One of my favorite shows in the genre is called The Casual Criminalist. In this show the host, Simon Whistler, is provided with a script from one of his writers that he’s never seen or read before recording. He then reads it off for the first time on the show, frequently breaking from the script to add in some of his own side commentary. Very often, this takes the form of him absolutely roasting the criminal featured in the episode for their ineptitude both in committing their crime and their attempts to cover up what they did, such as this case involving a young man. More famously (or infamously), there is the case of Leopold and Leob, two young men convinced they were capable of masterminding the perfect crime, but whose actual performance was didn’t exactly rise to the level of Professor Moriarty.

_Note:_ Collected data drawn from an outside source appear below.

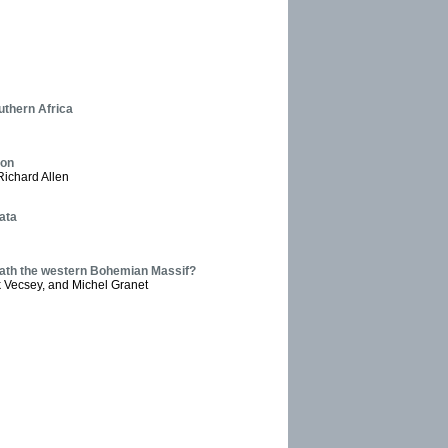
uthern Africa
ion
Richard Allen
ata
eath the western Bohemian Massif?
 Vecsey, and Michel Granet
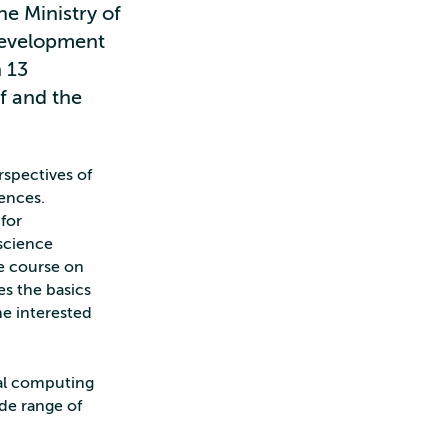
e Ministry of
Development
 13
f and the
rspectives of
iences.
 for
science
ne course on
s the basics
e interested
al computing
ide range of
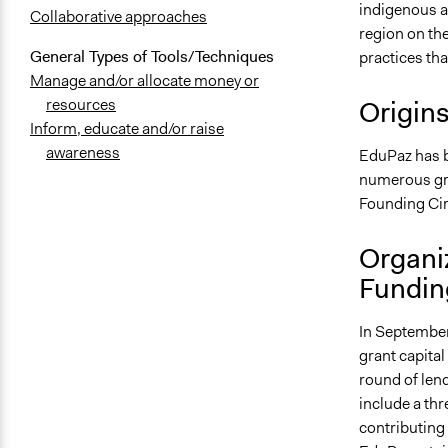
indigenous a
Collaborative approaches
region on th
General Types of Tools/Techniques
practices th
Manage and/or allocate money or
Origin
resources
Inform, educate and/or raise
awareness
EduPaz has b
numerous gran
Founding Cir
Organi
Fundin
In September
grant capital
round of len
include a thr
contributing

In a recent post I once again touched on Gary Becker‘s model of criminal behavior. To briefly recap, Becker modeled choices about committing crimes as a form of rational behavior. Criminals consider the expected payoff of their crime, and compare it the expected cost of committing the crime. The expected cost is a function of the probability and severity of punishment. A severe punishment might provide little deterrence if the odds of being punished are minuscule. And near-certain punishment might also provide little deterrence if the punishment itself is trivial. To put more specific numbers to it, a 0.1% chance of a $1,000 penalty provides as much deterrence as a guaranteed $1 penalty – not much. In the case of Leopold and Leob, even though their crime carried the possibility of a death penalty or a life sentence, their (false) certainty that they could evade detection nullified any deterrence.
This highlights an important point. When speaking of criminals behaving rationally accounting for the probability of punishment, what’s relevant is the criminal’s own subjective estimation of the probability of being caught and punished. When economists talk about people making “rational” decisions, that does not mean their decisions can’t be mistaken or ill-informed. If a criminal drastically underestimates their likelihood of being caught, their estimation of the expected costs of the crime will be lower than the actual costs. As a result, they might end up carrying out a crime that is “not worth it” by their own lights.

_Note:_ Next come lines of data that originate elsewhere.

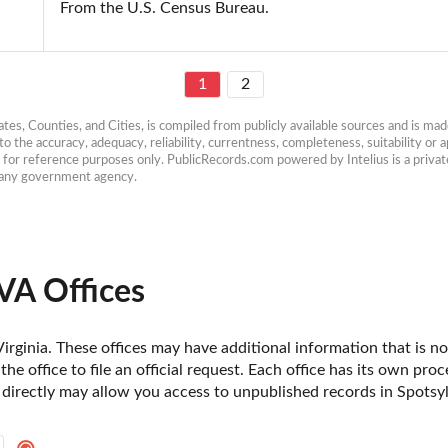
From the U.S. Census Bureau.
1
2
es, Counties, and Cities, is compiled from publicly available sources and is made 
 the accuracy, adequacy, reliability, currentness, completeness, suitability or ap
e for reference purposes only. PublicRecords.com powered by Intelius is a private
h any government agency.
VA Offices
irginia. These offices may have additional information that is not
he office to file an official request. Each office has its own pro
 directly may allow you access to unpublished records in Spotsyl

This does not show that the criminal was behaving “irrationally” as economists use the term. But if criminals systematically underestimate their likelihood of being caught and punished for a crime, that would lead to criminals overproducing their crimes – criminal acts that might have been deterred if they had a better understanding of the likely outcome will fail to be deterred. This provides one argument in favor of stringent punishment for crimes. If criminals underestimate the expected costs of their behavior because they systematically underestimate the odds of punishment, the only way to raise the expected cost is to increase the severity of punishment.
But sometimes, criminals are able to more accurately assess their odds of getting caught. Consider the case of Joseph DeAngelo, known by many monikers, most famously as the Golden State Killer. His criminal activities carried on from 1974 to 1986. He was finally apprehended in 2018, 40 years after his spree ended. DeAngelo, it turned out, was a police officer. As a result, he knew far better than most how to avoid detection and how investigations would be carried out. He was very careful, for example, to never leave fingerprints behind. But there’s something particularly unusual about DeAngelo – the 40 year gap between when his crime spree ended and him being caught. In those 40 years, he didn’t strike again. This is noteworthy – serial killers almost never stop. A serial killer who stops killing is so unusual that it’s usually taken as a sign that the killer has themselves died or perhaps been arrested for some other crime.

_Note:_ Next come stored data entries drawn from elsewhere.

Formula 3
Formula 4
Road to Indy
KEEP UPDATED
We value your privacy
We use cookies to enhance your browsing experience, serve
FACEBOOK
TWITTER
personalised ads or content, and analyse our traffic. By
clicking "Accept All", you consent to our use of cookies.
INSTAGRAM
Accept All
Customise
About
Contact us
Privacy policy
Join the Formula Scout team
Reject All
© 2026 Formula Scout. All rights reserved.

So why did DeAngelo stop? Well, shortly after his final act as the Golden State Killer, something happened that made waves in the law enforcement world. The first court case where DNA evidence was used to secure a murder conviction occurred. This put DNA evidence on the radar for law enforcement officers everywhere – including DeAngelo. And he realized what this meant. While he had taken great care to avoid leaving evidence that police investigators could link to him up until that point, he also knew his DNA would be present at previous crime scenes and very likely new ones as well. Suddenly, the “probability of punishment” variable for him shot up drastically, and combined with the quite high severity of punishment that would await him for his acts, carrying out further crimes was suddenly “not worth it” anymore.
And thus a very brutal and pathological serial killer whose criminal acts had been intensifying and escalating for over a decade suddenly stopped. This makes perfect sense under Becker’s theory of crime. And while rational choice theory isn’t a perfect model to describe all human behavior in all circumstances, I think this shows that it explains a much larger scope than most give it credit for.